Exercise goal:
Show only those lines of the entries where the string "Birthday" is found.

[Stored data entries]
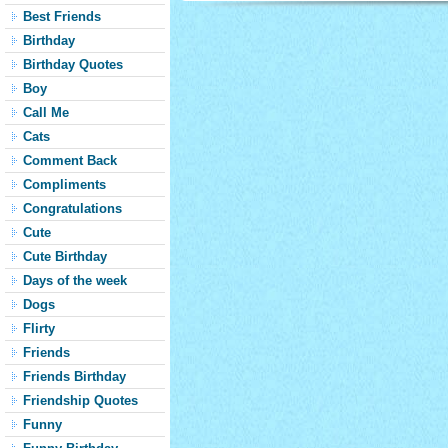
Best Friends
Birthday
Birthday Quotes
Boy
Call Me
Cats
Comment Back
Compliments
Congratulations
Cute
Cute Birthday
Days of the week
Dogs
Flirty
Friends
Friends Birthday
Friendship Quotes
Funny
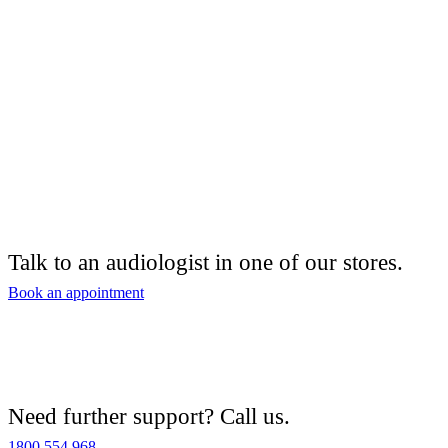
Talk to an audiologist in one of our stores.
Book an appointment
Need further support? Call us.
1800 554 968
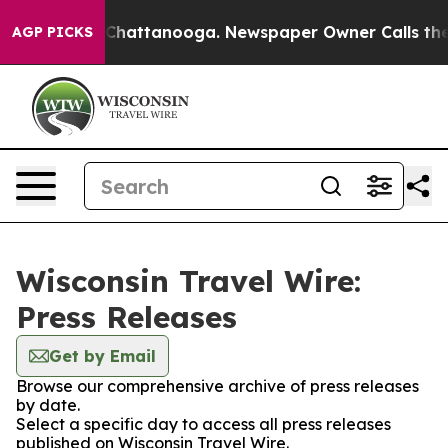
e
Chaos in Chattanooga. Newspaper Owner Calls the P
AGP PICKS
Wisconsin Travel Wire:
Press Releases
Get by Email
Browse our comprehensive archive of press releases
by date.
Select a specific day to access all press releases
published on Wisconsin Travel Wire.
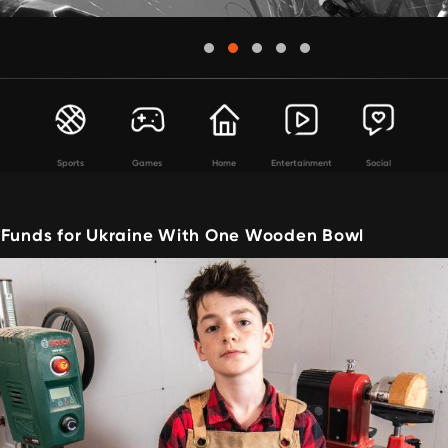
Sports
Games
Home
Entertainment
Social
 Funds for Ukraine With One Wooden Bowl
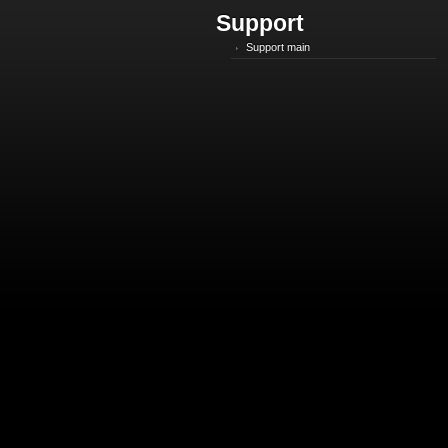
Support
Support main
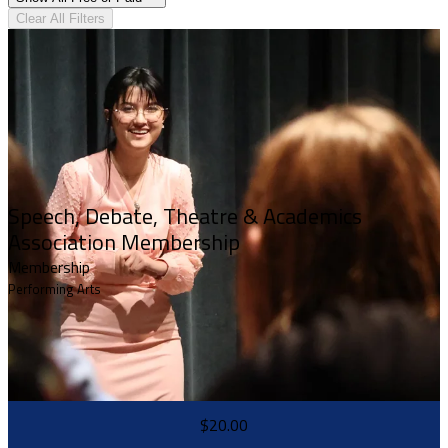
Clear All Filters
Speech, Debate, Theatre & Academics
Association Membership
Membership
Performing Arts
$20.00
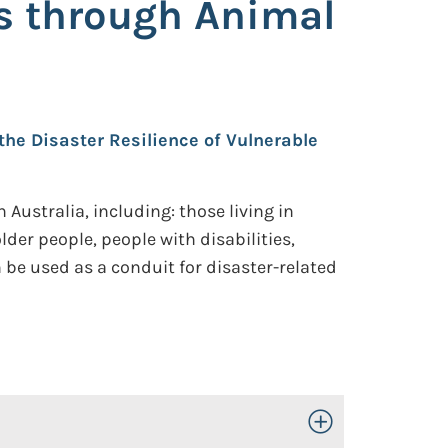
ps through Animal
 the Disaster Resilience of Vulnerable
Australia, including: those living in
der people, people with disabilities,
be used as a conduit for disaster-related
Toggle Open/Close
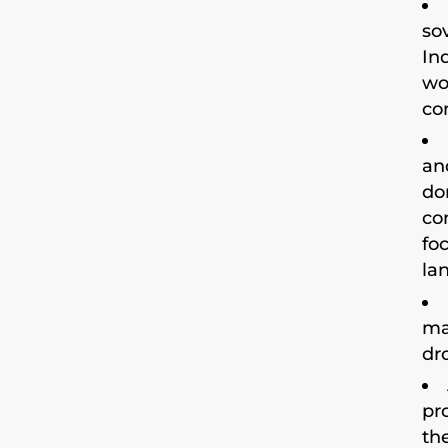
so
In
wo
co
an
do
co
fo
la
ma
dr
pr
th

Output below:
Birthday
Birthday Quotes
Cute Birthday
Friends Birthday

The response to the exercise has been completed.